Issue #90 - Tangled up in BLEU: Reevaluating how we evaluate automatic metrics in Machine Translation

Dr. Karin Sim 16 Jul 2020
The topic of this blog post is evaluation.

Introduction 

Automatic metrics have a crucial role in Machine Translation (MT). They are used to tune the MT systems during the development phase, to determine which model is best, and to subsequently determine the accuracy of the final translations. Currently, the performance of these automatic metrics is judged by seeing how well they correlate with human judgments of translations emanating from various systems. WMT currently uses Pearson’s correlation which is highly sensitive to outliers; as a result the correlation can appear erroneously high. 

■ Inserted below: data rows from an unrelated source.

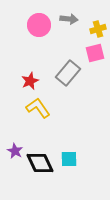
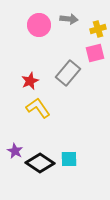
black diamond: rotated 32 degrees counterclockwise
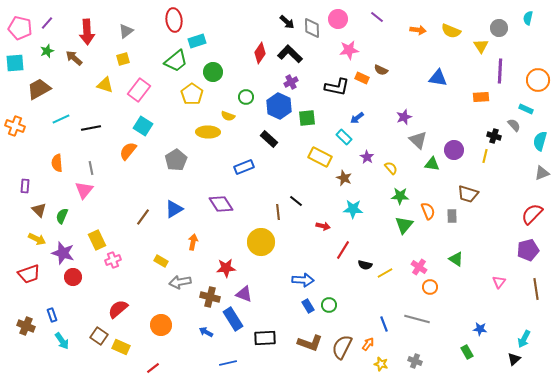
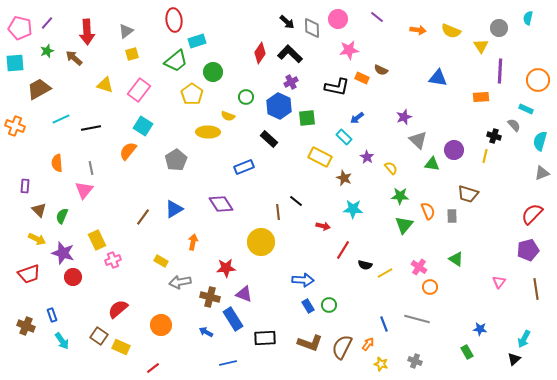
yellow square at (123, 59): moved 9 px right, 5 px up
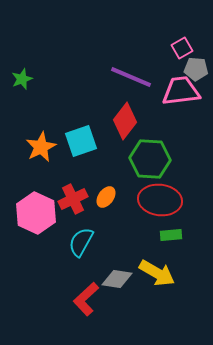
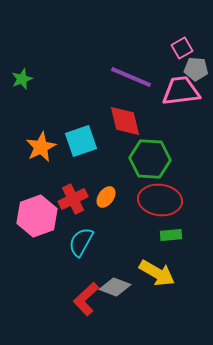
red diamond: rotated 51 degrees counterclockwise
pink hexagon: moved 1 px right, 3 px down; rotated 15 degrees clockwise
gray diamond: moved 2 px left, 8 px down; rotated 12 degrees clockwise
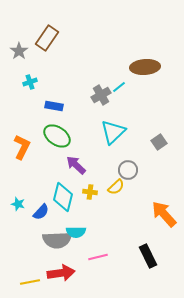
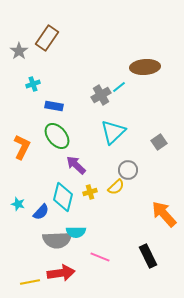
cyan cross: moved 3 px right, 2 px down
green ellipse: rotated 16 degrees clockwise
yellow cross: rotated 24 degrees counterclockwise
pink line: moved 2 px right; rotated 36 degrees clockwise
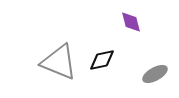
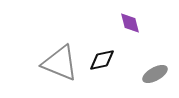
purple diamond: moved 1 px left, 1 px down
gray triangle: moved 1 px right, 1 px down
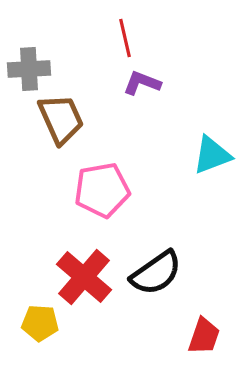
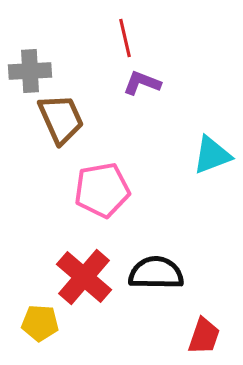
gray cross: moved 1 px right, 2 px down
black semicircle: rotated 144 degrees counterclockwise
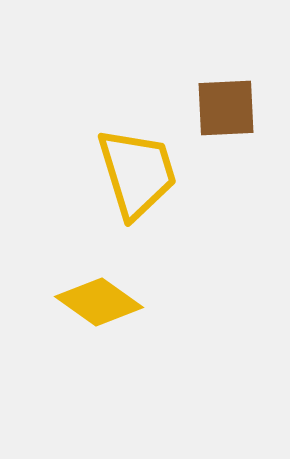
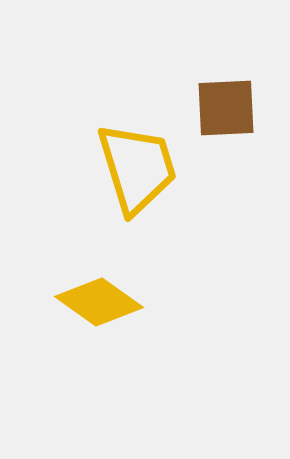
yellow trapezoid: moved 5 px up
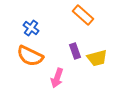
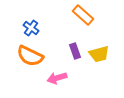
yellow trapezoid: moved 2 px right, 4 px up
pink arrow: rotated 54 degrees clockwise
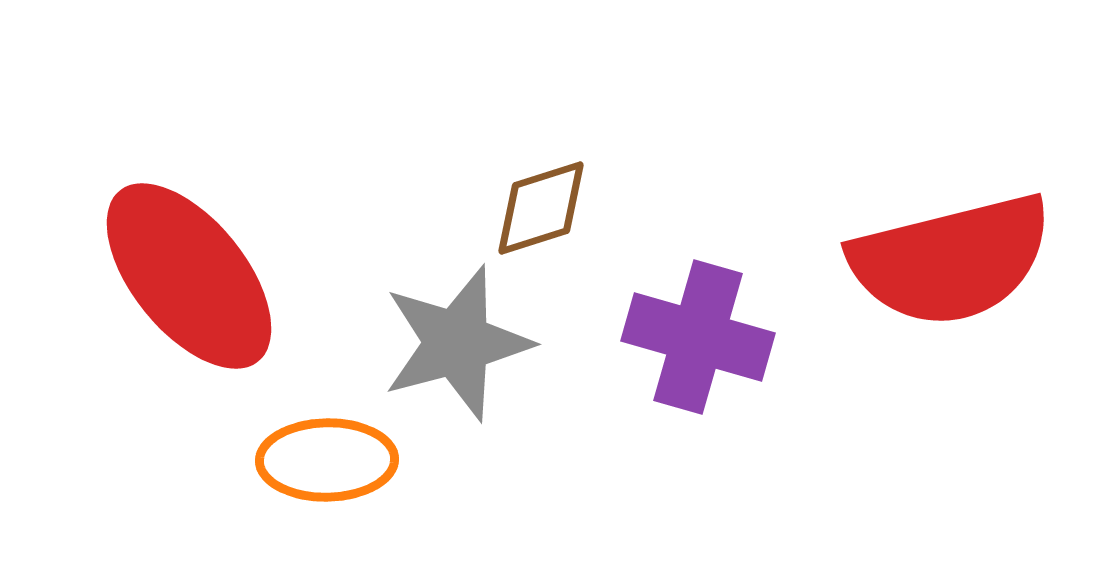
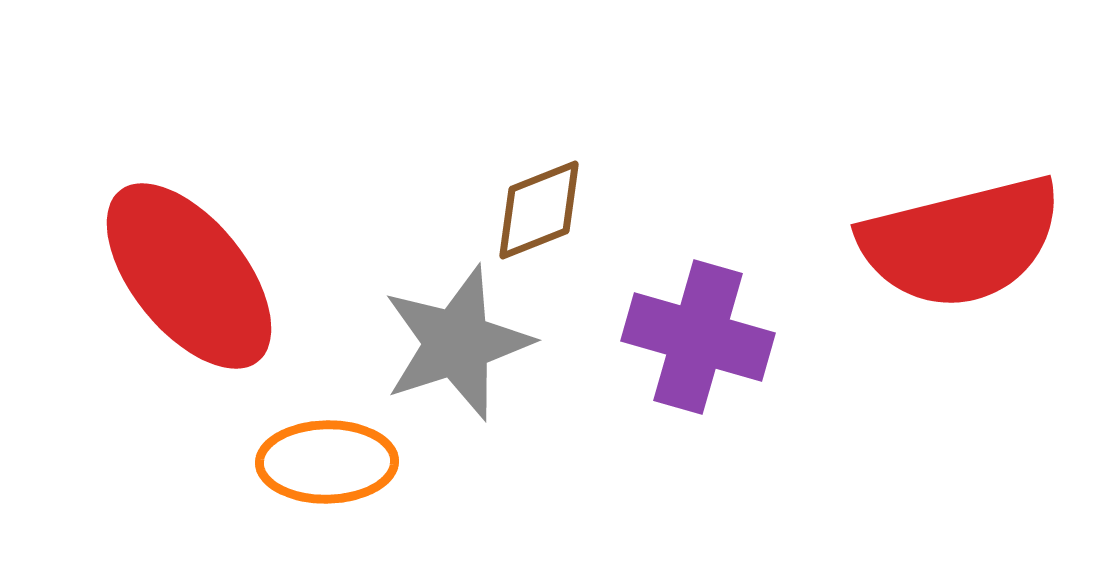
brown diamond: moved 2 px left, 2 px down; rotated 4 degrees counterclockwise
red semicircle: moved 10 px right, 18 px up
gray star: rotated 3 degrees counterclockwise
orange ellipse: moved 2 px down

As reported by Mathur et al (2020), despite the strong evidence proving the shortcomings of BLEU, it continues to be the industry standard. As this research indicates, there are serious flaws in the way that automatic metrics are evaluated, which we will briefly highlight in this post.

Findings

The most recent WMT (reported in Ma et al., 2019 ) found that with a large number of systems, there were discrepancies in correlation between best metrics and human scores, depending on the number of MT systems under consideration. Given how fundamental the automatic metrics are, this was concerning, leading to the paper by Mathur et al (2020) for which we now report the findings. To judge the correctness of the metrics, Mathur et al (2020) investigates:

  • the effects of using Pearson’s correlation between Direct Assessment (DA) scores whereby humans rate the adequacy of a translation on a scale between 0 and 100 and various automated metrics for the MT systems,
  • how outliers affect these correlations, and
  • how reliable the metrics are for comparing two systems.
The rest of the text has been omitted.